### THE TASK
Output exactly the lines below, starting with the line that has "Bozbey, dağ yöresine" and going on through the line that has "İLGİNİZİ ÇEKEBİLİR", both included, and no other lines.

-.-.-

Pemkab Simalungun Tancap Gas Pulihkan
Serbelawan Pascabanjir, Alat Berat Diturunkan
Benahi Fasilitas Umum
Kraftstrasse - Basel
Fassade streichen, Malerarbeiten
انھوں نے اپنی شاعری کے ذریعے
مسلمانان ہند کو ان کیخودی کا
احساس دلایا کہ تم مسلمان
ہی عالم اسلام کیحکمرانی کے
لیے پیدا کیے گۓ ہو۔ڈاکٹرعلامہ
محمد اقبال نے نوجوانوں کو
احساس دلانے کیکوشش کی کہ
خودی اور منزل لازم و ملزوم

-.-.-

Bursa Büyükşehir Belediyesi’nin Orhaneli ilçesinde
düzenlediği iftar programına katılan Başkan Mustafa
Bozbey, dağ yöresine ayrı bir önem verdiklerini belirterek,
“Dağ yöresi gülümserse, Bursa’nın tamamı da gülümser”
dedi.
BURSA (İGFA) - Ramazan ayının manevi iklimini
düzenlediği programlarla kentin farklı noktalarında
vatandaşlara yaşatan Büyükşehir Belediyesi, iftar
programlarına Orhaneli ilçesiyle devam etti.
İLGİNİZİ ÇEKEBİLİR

-.-.-

### COMPLETED TASK
Bozbey, dağ yöresine ayrı bir önem verdiklerini belirterek,
“Dağ yöresi gülümserse, Bursa’nın tamamı da gülümser”
dedi.
BURSA (İGFA) - Ramazan ayının manevi iklimini
düzenlediği programlarla kentin farklı noktalarında
vatandaşlara yaşatan Büyükşehir Belediyesi, iftar
programlarına Orhaneli ilçesiyle devam etti.
İLGİNİZİ ÇEKEBİLİR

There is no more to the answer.